Turkey, ruled by the Justice and Development Party (or AKP), has over the past years openly opposed Bashar al-Assad’s rule in Syria. Still, it took Recep Tayyip Erdogan many years to actually send his troops next door . . . until late February that is.

About three weeks after the lifting of the siege of Kobani right across the Turkish-Syrian border and just days after having agreed to train a new “Syrian rebel” force in the central Anatolian town of Kırsehir, Turkey’s AKP-led government ordered its Armed Forces (or TSK, in its acronymized Turkish form) to perform a rather spectacular operation that began late Saturday and ended in the early hours of Sunday (21-22 February 2015).

Turkish troops crossed into Syrian territory to remove the remains of “the grandfather of Sultan Osman, the founder of the Ottoman dynasty” (an obscure historical figure called Suleyman Shah) as well as the Turkish soldiers guarding his tomb inside Syria.

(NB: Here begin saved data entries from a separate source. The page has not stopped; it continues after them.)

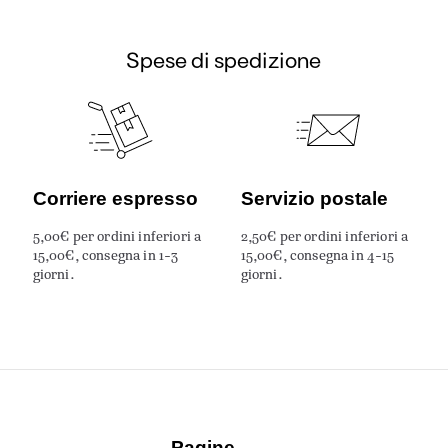
Spese di spedizione
Corriere espresso
Servizio postale
5,00€ per ordini inferiori a
2,50€ per ordini inferiori a
15,00€, consegna in 1-3
15,00€, consegna in 4-15
giorni.
giorni.
Pagine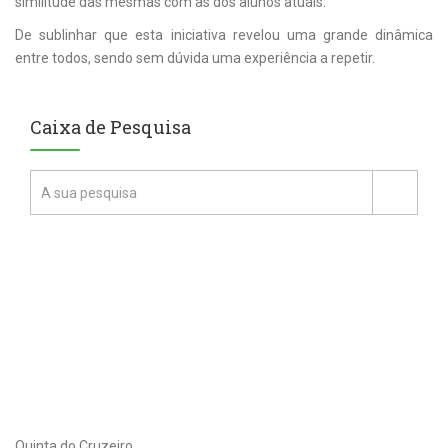
similitude das mesmas com as dos alunos atuais.
De sublinhar que esta iniciativa revelou uma grande dinâmica
entre todos, sendo sem dúvida uma experiência a repetir.
Caixa de Pesquisa
Quinta do Cruzeiro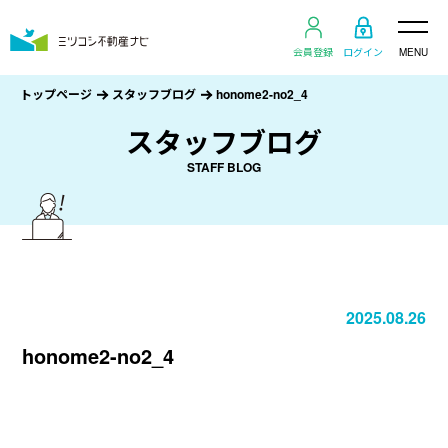
会員登録
ログイン
MENU
トップページ
スタッフブログ
honome2-no2_4
スタッフブログ
STAFF BLOG
2025.08.26
honome2-no2_4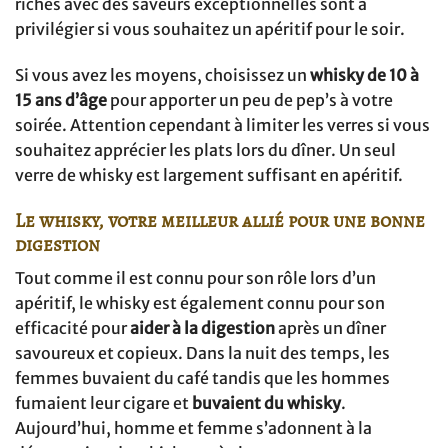
riches avec des saveurs exceptionnelles sont à
privilégier si vous souhaitez un apéritif pour le soir.
Si vous avez les moyens, choisissez un
whisky de 10 à
15 ans d’âge
pour apporter un peu de pep’s à votre
soirée. Attention cependant à limiter les verres si vous
souhaitez apprécier les plats lors du dîner. Un seul
verre de whisky est largement suffisant en apéritif.
Le whisky, votre meilleur allié pour une bonne
digestion
Tout comme il est connu pour son rôle lors d’un
apéritif, le whisky est également connu pour son
efficacité pour
aider à la digestion
après un dîner
savoureux et copieux. Dans la nuit des temps, les
femmes buvaient du café tandis que les hommes
fumaient leur cigare et
buvaient du whisky
.
Aujourd’hui, homme et femme s’adonnent à la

This strange rescue operation received the name ‘Shah Firat’. The existence of this Turkish exclave on Syrian soil goes back to 1921 when Ankara’s Grand National Assembly, then constituting the country’s provisional government, signed an agreement with the French, bringing an end to hostilities and demarcating the territories held by the provisional Turkish government and France, respectively. The document’s 9th article deals specifically with the tomb of Suleyman Shah, stipulating that the building and its grounds “shall remain, with its appurtenances, the property of Turkey, who may appoint guardians for it and may hoist the Turkish flag there.”

The tomb has been in the Turkish media for many months now. As long ago as August 2013, the then-still-PM Tayyip Erdogan declared that the “tomb of Suleyman Shah [in Syria] and the land surrounding it is our territory. We cannot ignore any unfavorable act against that monument, as it would be an attack on our territory, as well as an attack on NATO land . . . Everyone knows his duty, and will continue to do what is necessary.”

As such, the Islamic State (or IS, then still primarily known as ISIS/ISIL) had been threatening the Turkish exclave ever since March 2014. In fact, in the course of the following month the AKP leadership even appeared willing to organize a false flag attack on the tomb to garner popular support in the then-upcoming local elections. In the end, however, a leaked recording of an incriminating conversation seems to have thwarted these efforts. Turkey’s government has long had diplomatic contacts and ties with the IS and other Islamist groups in Syria, notably the outfit named Ahrar al-Sham.